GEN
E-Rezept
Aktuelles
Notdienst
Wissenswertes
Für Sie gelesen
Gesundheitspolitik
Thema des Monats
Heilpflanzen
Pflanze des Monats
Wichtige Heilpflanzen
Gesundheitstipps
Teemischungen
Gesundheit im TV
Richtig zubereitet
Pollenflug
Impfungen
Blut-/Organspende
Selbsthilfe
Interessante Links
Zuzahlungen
---
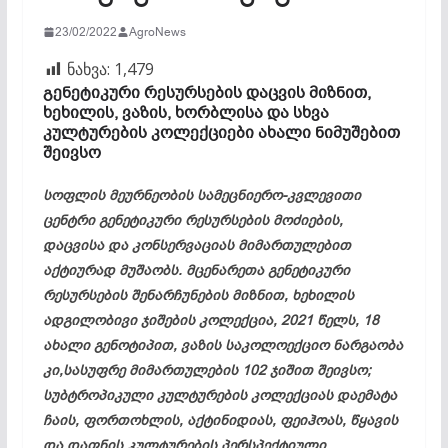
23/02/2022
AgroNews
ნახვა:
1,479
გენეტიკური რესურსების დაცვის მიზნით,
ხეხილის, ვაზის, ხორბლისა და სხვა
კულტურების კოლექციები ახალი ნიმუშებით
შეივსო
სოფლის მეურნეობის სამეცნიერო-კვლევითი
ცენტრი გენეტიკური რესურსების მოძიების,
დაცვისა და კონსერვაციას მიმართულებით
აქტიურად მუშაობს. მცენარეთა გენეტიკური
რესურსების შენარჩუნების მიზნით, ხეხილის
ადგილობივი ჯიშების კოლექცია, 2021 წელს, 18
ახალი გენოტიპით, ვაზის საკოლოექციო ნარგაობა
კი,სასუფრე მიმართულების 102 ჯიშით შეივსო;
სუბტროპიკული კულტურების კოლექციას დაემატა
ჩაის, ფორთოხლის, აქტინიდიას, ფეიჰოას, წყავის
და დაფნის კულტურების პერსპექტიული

● **Required action**: Supply the count of lines in the entries that include "ახალი", and no other text.

● **The completed task**: 2